If she goes this ballistic over sexual harassment in the U.S., she certainly won’t be able to deal in [insert country where women are treated worse]!, you are probably saying to yourself.
Actually, no.
I will put up with all kinds of things abroad –and have– that I won’t tolerate for an instant at home. If someone offered me a job in Afghanistan, where I have wanted to work for a very long time, I would be fine with the dress code, because I know that women’s freedom to dress as they please is not on the radar of even most liberal Afghans. In a place like Afghanistan, there are far more immediate will-I-see-tomorrow? matters to contend with, especially for women.
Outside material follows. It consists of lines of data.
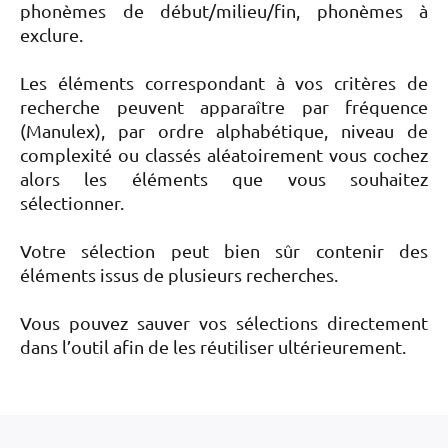
phonèmes de début/milieu/fin, phonèmes à
exclure.
Les éléments correspondant à vos critères de
recherche peuvent apparaître par fréquence
(Manulex), par ordre alphabétique, niveau de
complexité ou classés aléatoirement vous cochez
alors les éléments que vous souhaitez
sélectionner.
Votre sélection peut bien sûr contenir des
éléments issus de plusieurs recherches.
Vous pouvez sauver vos sélections directement
dans l’outil afin de les réutiliser ultérieurement.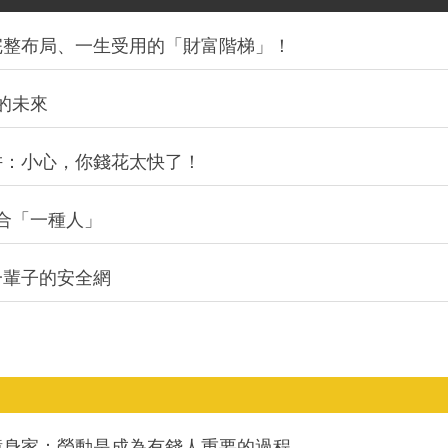
完整布局、一生受用的「財富階梯」！
的未來
阱：小心，你錢花太快了！
合「一種人」
一輩子的安全網
億身家：勞動是成為有錢人重要的過程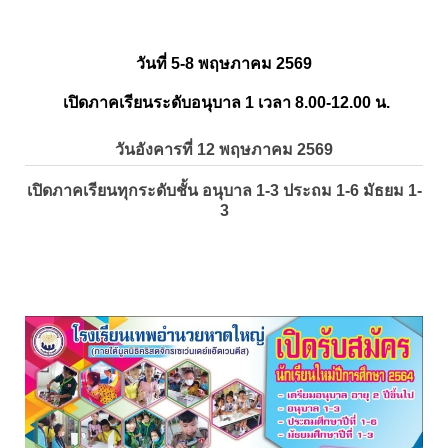
วันที่ 5-8 พฤษภาคม 2569
เปิดภาคเรียนระดับอนุบาล 1 เวลา 8.00-12.00 น.
วันอังคารที่ 12 พฤษภาคม 2569
เปิดภาคเรียนทุกระดับชั้น อนุบาล 1-3 ประถม 1-6 มัธยม 1-
3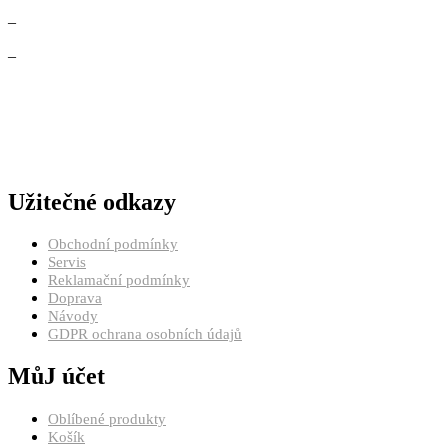
–
–
Užitečné odkazy
Obchodní podmínky
Servis
Reklamační podmínky
Doprava
Návody
GDPR ochrana osobních údajů
MůJ účet
Oblíbené produkty
Košík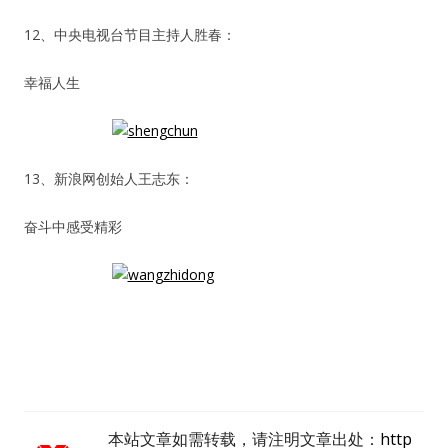
12、中央电视台节目主持人胜春：
幸福人生
用户名或Email
13、新浪网创始人王志东：
奋斗中感受精彩
密码
忘记密码?
记住我的登录状态
没帐号？
注册一个
本站文章如需转载，请注明文章出处：
http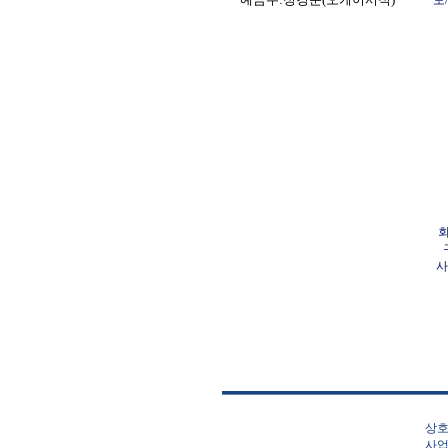
모
회
사/
상호
사업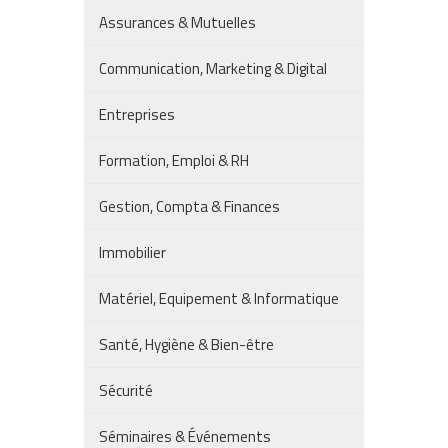
Assurances & Mutuelles
Communication, Marketing & Digital
Entreprises
Formation, Emploi & RH
Gestion, Compta & Finances
Immobilier
Matériel, Equipement & Informatique
Santé, Hygiène & Bien-être
Sécurité
Séminaires & Événements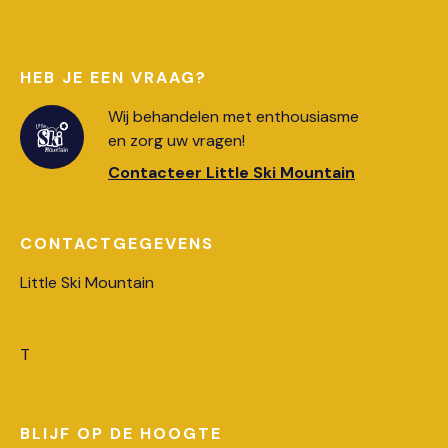
HEB JE EEN VRAAG?
Wij behandelen met enthousiasme
en zorg uw vragen!
Contacteer Little Ski Mountain
CONTACTGEGEVENS
Little Ski Mountain
T
BLIJF OP DE HOOGTE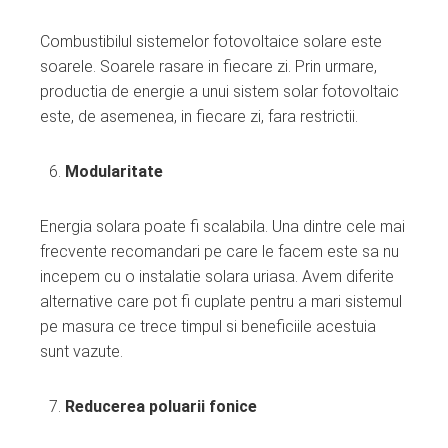
Combustibilul sistemelor fotovoltaice solare este
soarele. Soarele rasare in fiecare zi. Prin urmare,
productia de energie a unui sistem solar fotovoltaic
este, de asemenea, in fiecare zi, fara restrictii.
Modularitate
Energia solara poate fi scalabila. Una dintre cele mai
frecvente recomandari pe care le facem este sa nu
incepem cu o instalatie solara uriasa. Avem diferite
alternative care pot fi cuplate pentru a mari sistemul
pe masura ce trece timpul si beneficiile acestuia
sunt vazute.
Reducerea poluarii fonice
Most Afghan women, including activists and aid workers, find the Western obsession with their clothing counterproductive and self-serving when issues like widow poverty and the shortage of women’s shelters don’t get nearly as much media play as the burqa does.
Abiding by rules I disagree with regarding women’s clothing is a concession I’d make without hesitation if it meant I could work on the Big Things. I’d even grit my teeth and endure the inappropriate touching Afghan and expat women experience (though less expat women now, from what I’ve heard, because fewer expats brave the streets these days).
What I won’t do is change my behaviour or dress (again) in my own country, or swallow my pride and passively put up with the rude remarks, hungry stares, and grabby hands of bored misogynists loitering on the streets of my city. They are the ones who need to change, not me.